The following entries are to be repeated exactly, and the pictures are to be left behind.
*****
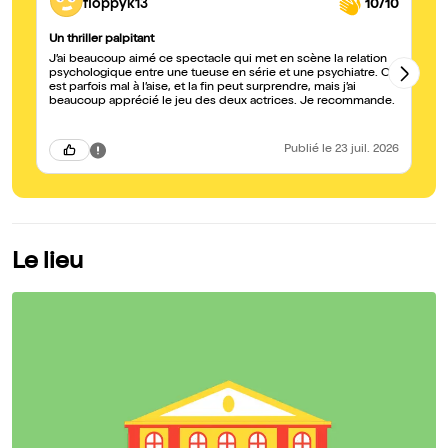
floppyk13
10/10
Un thriller palpitant
Te
J’ai beaucoup aimé ce spectacle qui met en scène la relation
?"
psychologique entre une tueuse en série et une psychiatre. On
te
est parfois mal à l’aise, et la fin peut surprendre, mais j’ai
r
beaucoup apprécié le jeu des deux actrices. Je recommande.
Publié
le 23 juil. 2026
Le lieu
*****
_RESPONSE BELOW_:
floppyk13
10/10
Un thriller palpitant
Te
J’ai beaucoup aimé ce spectacle qui met en scène la relation
?"
psychologique entre une tueuse en série et une psychiatre. On
te
est parfois mal à l’aise, et la fin peut surprendre, mais j’ai
r
beaucoup apprécié le jeu des deux actrices. Je recommande.
Publié
le 23 juil. 2026
Le lieu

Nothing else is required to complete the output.